» Task requirements
Select every line below containing the word "handle".

┌─ Records for the exercise

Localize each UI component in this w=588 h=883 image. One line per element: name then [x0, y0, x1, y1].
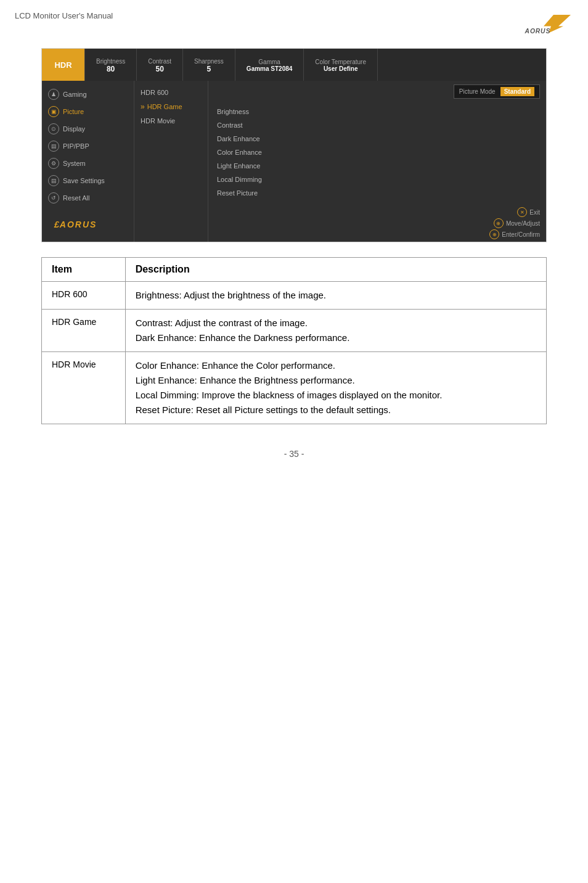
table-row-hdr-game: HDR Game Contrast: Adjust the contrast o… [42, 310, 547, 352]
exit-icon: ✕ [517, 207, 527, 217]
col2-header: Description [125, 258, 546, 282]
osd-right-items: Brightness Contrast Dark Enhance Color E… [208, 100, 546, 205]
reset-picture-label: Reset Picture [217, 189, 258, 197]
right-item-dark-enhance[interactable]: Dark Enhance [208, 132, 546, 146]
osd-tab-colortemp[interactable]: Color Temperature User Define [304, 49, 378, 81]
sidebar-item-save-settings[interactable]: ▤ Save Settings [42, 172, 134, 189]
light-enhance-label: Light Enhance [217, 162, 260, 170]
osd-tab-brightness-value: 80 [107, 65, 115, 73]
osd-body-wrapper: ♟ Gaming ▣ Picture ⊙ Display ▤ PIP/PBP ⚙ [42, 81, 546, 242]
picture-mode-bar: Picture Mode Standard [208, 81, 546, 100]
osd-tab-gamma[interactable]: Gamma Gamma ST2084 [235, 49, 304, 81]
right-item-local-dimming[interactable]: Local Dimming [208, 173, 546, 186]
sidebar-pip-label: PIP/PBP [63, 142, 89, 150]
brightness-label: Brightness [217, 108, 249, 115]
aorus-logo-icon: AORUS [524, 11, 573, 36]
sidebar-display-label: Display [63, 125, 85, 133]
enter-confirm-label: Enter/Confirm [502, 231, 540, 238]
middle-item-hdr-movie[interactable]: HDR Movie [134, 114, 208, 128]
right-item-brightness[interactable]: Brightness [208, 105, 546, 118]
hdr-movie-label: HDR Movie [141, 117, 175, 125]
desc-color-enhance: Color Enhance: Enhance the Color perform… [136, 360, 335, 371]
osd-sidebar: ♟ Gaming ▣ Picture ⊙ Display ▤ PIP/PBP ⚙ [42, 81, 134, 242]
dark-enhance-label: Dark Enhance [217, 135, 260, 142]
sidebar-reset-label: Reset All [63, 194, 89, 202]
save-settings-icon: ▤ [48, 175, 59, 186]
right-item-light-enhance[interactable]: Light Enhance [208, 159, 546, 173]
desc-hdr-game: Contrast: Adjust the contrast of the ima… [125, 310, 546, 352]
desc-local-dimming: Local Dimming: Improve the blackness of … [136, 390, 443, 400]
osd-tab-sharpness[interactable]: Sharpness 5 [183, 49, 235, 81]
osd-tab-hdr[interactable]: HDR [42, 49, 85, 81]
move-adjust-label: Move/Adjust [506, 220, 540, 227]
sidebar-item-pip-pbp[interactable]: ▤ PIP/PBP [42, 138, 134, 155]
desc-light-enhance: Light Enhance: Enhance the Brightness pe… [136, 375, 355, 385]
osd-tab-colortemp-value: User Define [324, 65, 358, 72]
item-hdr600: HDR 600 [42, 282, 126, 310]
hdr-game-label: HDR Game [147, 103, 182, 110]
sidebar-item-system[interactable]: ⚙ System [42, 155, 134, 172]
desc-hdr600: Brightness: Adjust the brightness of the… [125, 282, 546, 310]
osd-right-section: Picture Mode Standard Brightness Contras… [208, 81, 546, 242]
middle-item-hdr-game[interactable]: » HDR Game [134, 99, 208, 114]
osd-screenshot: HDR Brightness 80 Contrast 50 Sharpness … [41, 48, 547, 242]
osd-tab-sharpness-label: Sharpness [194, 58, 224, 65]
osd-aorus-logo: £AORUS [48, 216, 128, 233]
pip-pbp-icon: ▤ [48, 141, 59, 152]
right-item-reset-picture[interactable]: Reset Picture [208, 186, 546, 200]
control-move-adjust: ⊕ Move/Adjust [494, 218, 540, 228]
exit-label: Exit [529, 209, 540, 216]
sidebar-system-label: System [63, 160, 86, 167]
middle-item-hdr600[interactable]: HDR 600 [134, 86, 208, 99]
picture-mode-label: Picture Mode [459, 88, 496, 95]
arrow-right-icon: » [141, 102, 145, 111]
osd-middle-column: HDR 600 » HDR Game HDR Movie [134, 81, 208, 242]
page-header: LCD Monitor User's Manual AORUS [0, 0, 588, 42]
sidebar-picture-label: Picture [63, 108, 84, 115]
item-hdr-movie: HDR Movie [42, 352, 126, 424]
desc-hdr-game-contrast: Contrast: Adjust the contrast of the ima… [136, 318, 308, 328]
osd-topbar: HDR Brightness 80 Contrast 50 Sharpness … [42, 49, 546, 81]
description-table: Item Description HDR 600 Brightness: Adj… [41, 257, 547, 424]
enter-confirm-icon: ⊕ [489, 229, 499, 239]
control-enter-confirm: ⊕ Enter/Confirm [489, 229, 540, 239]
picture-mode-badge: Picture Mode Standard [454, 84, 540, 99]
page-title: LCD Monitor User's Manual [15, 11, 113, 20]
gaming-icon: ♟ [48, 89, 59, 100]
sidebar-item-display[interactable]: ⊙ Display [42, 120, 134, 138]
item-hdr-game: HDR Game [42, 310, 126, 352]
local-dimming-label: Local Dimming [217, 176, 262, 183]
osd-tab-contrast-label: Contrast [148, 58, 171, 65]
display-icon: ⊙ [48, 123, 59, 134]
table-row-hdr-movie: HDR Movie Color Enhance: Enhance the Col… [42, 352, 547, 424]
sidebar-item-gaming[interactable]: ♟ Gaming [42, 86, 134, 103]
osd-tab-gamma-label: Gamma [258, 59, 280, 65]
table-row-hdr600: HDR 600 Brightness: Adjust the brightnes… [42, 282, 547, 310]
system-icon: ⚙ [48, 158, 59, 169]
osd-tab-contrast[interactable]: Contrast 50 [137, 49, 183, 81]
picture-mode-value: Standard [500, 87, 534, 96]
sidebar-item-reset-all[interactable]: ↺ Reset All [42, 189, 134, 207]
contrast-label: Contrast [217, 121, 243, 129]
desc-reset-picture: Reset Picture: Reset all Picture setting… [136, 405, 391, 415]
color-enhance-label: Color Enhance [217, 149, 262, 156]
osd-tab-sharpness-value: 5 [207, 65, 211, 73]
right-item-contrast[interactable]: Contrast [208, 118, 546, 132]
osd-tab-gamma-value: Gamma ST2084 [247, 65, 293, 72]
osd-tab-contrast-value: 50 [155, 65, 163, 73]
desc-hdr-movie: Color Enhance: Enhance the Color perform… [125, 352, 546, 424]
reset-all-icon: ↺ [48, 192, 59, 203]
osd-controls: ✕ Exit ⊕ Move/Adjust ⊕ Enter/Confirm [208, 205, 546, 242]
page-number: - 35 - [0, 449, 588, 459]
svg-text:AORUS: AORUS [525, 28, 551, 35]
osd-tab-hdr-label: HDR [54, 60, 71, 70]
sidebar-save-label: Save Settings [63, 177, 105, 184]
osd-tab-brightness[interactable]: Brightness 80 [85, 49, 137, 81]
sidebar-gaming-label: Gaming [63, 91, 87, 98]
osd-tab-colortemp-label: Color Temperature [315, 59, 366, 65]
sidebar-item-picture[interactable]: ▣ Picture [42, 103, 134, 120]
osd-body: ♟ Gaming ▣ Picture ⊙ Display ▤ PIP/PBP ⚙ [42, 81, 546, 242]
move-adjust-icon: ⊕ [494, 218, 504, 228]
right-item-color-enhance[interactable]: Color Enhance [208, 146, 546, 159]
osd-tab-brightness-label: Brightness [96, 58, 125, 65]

└─
┌─ Records for the exercise

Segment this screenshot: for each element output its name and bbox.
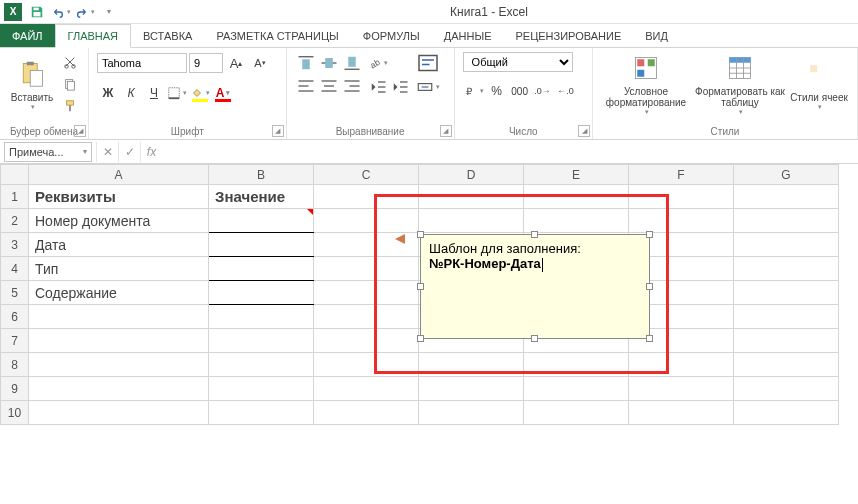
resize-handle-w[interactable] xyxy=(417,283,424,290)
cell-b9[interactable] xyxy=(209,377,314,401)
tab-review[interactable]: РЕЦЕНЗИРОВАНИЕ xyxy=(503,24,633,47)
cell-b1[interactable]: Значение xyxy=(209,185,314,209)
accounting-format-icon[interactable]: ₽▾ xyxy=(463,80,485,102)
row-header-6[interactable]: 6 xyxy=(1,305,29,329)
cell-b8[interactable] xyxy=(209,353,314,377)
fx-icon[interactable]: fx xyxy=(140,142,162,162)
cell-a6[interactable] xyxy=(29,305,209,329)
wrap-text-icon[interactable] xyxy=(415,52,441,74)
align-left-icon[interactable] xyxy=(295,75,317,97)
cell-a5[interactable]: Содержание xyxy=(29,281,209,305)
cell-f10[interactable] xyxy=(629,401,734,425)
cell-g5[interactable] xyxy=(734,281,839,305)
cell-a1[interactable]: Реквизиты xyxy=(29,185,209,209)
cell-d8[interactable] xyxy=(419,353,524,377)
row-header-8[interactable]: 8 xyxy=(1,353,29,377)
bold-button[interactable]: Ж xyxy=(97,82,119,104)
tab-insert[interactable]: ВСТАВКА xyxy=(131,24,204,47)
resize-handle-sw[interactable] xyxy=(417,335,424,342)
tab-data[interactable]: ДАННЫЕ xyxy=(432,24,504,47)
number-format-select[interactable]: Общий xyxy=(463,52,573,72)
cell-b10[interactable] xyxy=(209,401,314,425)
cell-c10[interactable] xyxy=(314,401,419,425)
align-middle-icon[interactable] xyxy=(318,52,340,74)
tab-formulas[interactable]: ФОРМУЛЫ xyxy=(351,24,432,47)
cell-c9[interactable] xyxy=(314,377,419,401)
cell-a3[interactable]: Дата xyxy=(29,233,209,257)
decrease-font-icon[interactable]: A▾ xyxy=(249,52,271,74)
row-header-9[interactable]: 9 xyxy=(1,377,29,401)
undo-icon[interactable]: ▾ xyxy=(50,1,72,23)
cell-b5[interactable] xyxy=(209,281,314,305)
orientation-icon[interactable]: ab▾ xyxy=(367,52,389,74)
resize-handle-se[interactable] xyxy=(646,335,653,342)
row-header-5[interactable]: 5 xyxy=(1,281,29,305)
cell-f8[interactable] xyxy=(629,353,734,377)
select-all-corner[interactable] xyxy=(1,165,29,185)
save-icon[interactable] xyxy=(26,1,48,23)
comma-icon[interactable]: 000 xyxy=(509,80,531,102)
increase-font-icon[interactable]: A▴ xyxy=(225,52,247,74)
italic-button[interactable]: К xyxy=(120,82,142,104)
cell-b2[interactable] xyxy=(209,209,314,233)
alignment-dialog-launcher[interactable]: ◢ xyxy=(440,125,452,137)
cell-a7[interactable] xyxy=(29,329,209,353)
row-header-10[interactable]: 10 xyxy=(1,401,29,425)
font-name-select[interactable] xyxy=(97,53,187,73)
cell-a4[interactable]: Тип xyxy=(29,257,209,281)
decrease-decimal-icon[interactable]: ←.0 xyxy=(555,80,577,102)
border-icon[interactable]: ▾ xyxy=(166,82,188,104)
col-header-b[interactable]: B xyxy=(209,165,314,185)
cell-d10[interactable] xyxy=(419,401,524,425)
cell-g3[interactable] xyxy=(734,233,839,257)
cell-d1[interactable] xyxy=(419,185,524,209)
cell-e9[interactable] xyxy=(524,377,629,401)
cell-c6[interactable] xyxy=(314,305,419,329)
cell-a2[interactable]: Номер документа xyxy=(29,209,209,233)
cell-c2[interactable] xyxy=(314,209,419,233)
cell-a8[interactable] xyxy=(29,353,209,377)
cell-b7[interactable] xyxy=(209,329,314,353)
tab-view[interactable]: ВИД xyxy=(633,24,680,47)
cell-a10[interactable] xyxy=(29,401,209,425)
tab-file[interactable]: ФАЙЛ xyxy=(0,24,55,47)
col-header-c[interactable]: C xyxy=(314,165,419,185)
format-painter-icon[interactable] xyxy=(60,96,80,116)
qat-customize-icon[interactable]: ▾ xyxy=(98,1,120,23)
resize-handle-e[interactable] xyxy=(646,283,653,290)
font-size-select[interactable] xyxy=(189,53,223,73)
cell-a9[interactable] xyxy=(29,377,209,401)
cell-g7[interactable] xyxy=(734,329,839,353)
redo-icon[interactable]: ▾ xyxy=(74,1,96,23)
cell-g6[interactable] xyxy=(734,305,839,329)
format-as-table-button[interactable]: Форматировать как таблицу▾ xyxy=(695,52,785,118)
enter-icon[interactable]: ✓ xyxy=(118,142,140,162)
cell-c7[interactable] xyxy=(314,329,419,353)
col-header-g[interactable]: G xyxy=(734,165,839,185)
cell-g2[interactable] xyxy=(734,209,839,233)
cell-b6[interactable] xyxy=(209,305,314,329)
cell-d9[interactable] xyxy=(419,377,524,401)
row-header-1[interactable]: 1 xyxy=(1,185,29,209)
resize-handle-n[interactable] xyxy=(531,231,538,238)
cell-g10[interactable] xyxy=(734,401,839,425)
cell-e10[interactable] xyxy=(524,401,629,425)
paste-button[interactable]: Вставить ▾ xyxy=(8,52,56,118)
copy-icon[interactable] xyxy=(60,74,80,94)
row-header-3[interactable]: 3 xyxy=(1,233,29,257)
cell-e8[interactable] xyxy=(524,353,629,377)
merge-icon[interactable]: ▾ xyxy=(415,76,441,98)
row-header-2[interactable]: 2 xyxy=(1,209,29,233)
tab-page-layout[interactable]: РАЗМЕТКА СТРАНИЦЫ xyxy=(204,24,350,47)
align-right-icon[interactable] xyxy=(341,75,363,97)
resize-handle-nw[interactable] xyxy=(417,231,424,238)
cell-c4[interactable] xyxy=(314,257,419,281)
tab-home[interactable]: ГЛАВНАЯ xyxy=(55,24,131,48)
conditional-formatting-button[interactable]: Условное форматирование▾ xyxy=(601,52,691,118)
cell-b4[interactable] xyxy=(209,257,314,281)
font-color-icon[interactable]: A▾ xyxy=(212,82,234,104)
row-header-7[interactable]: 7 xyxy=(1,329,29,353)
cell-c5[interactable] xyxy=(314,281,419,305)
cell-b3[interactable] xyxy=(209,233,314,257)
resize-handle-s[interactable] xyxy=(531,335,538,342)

└─

» Answer below
resize-handle-w[interactable] xyxy=(417,283,424,290)
resize-handle-sw[interactable] xyxy=(417,335,424,342)
resize-handle-se[interactable] xyxy=(646,335,653,342)
resize-handle-e[interactable] xyxy=(646,283,653,290)
resize-handle-n[interactable] xyxy=(531,231,538,238)
resize-handle-nw[interactable] xyxy=(417,231,424,238)
resize-handle-s[interactable] xyxy=(531,335,538,342)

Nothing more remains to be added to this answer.